Page 68 of Killer Kiss

Outside, sirens wailed, but they weren’t here. They weren’t going to get here in time to help me. Or to help Luna.

Ash and debris fell around us, and Luna trembled violently in my arms.

The flames were too hot. Too close.

I couldn’t fucking breathe.

Every lungful I sucked in was full of more and more smoke, my muscles shaking with the lack of oxygen and my brain fogging over, making it harder to move.

I was too slow.

I slumped against a wall, fighting the urge to lie down and sleep.

Luna lifted her head to look at me.

She didn’t say a word.

She didn’t need to.

The hopelessness was there in her big brown eyes.

Even at three, she knew.

We weren’t getting out of here.

Fuck. That.

I didn’t give a shit if I died. This world would be a better place without me in it.

But this tiny girl hadn’t even had a chance to live.

Losing her would kill my brother and his family.

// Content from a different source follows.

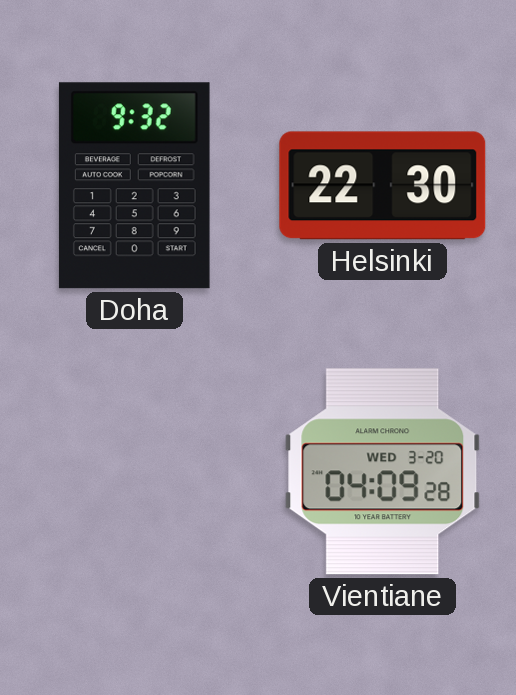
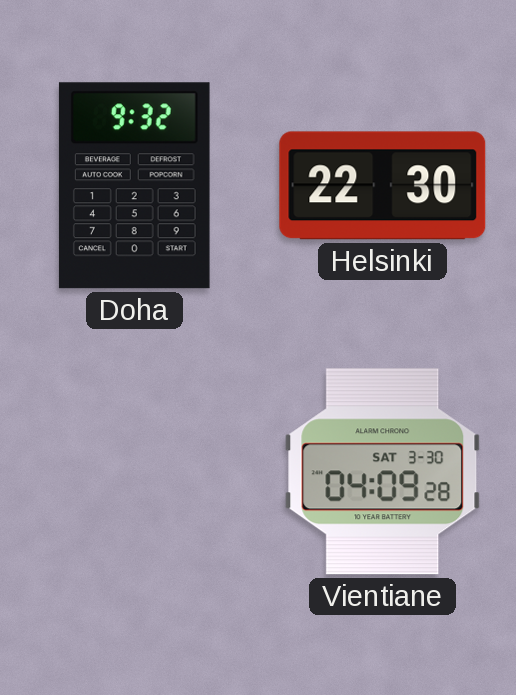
Vientiane date: WED 3-20 -> SAT 3-30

I wasn’t doing that to them. I was already the cause of too much of their heartbreak. I wasn’t taking their daughter to Hell with me.

I shoved myself off the wall and stumbled down the last few steps, dodging my way around flames and a fallen beam, straining for the open door and the two women I could see just beyond it.

Lia, her arms around Willa, trying to comfort her while she screamed at the burning house.

My gaze locked with Lia’s, and she let out a shout, leaving Willa and rushing to the doorway. “Augie!”

She gripped my arm and guided me out, sweet, fresh night air filling my lungs, which burned like they’d erupted in a fire of their own. I didn’t care. All I cared about was the little girl in my arms.

“Let me take her,” Lia gasped. “You can barely stand up.”

I tried to pass Luna over, but she clung to me like a koala, screaming when Lia put her hands on her.

I coughed and spluttered, staggering out onto the lawn while two fire trucks and an ambulance parked on the road.

Like seeing them gave me permission to stop, my knees hit the dirt, but I kept my grip on Luna, refusing to fall on her.

The paramedics rushed across the grass, but Ophelia took charge.

“The woman over there is severely burned. Please. Help her. I can’t see any burns on these two, but they have smoke inhalation.”

The paramedics assessed the scene in seconds and clearly decided Ophelia was right, one of them speaking into a communication device attached to his shoulder and ordering a second ambulance to be dispatched. The firefighters rushed in, hauling hoses and other equipment I didn’t have names for, all while Luna clutched me tight, her coughs as terrifying to me as her screams.

Ophelia helped me shift to one side of the yard so we wouldn’t be trampled by firefighters, and then she left, a moment later coming back with a portable oxygen tank and a mask. She tried to put it over my face, but I pushed it to Luna.